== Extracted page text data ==
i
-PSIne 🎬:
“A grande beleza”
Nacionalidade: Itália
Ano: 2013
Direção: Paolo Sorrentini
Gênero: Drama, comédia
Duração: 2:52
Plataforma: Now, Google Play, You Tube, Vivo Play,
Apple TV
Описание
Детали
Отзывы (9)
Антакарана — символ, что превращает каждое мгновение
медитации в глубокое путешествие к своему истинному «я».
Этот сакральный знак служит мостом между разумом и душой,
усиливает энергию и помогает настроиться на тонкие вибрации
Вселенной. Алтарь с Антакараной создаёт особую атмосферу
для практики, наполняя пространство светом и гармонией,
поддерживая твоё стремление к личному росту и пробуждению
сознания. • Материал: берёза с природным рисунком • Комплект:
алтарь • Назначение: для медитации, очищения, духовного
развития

* * *

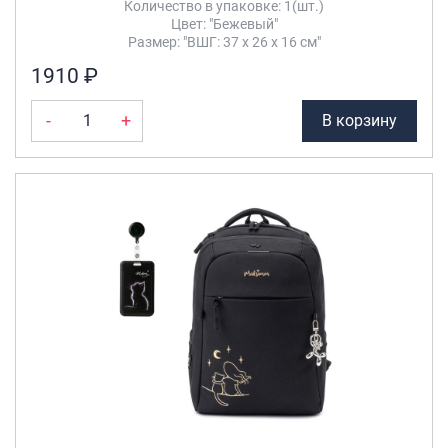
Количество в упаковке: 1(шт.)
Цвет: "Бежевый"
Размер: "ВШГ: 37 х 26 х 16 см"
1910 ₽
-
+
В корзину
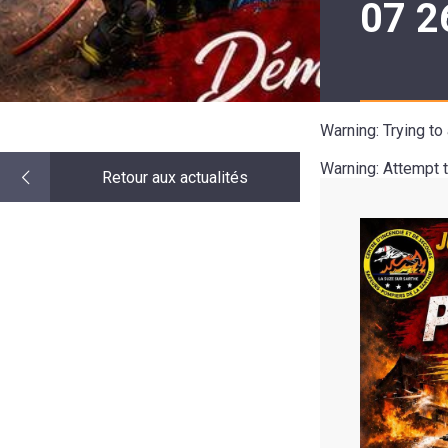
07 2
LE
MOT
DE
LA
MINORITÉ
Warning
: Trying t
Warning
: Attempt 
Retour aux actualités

==

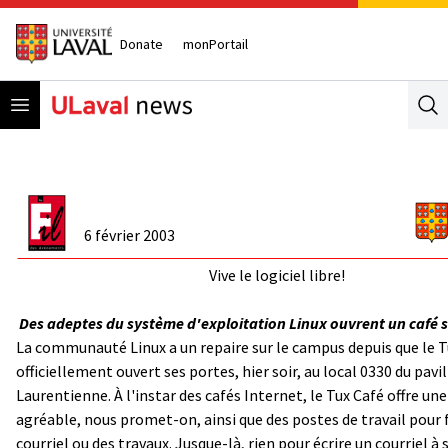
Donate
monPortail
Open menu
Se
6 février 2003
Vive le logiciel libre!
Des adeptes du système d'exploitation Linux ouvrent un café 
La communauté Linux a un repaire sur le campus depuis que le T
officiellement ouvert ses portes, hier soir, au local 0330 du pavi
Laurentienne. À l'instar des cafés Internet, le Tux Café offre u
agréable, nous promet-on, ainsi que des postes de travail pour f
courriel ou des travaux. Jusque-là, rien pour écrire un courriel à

== What to produce ==
How many lines of the data above include the word "Linux"? Only that number should be returned.

== Exercise answer ==
2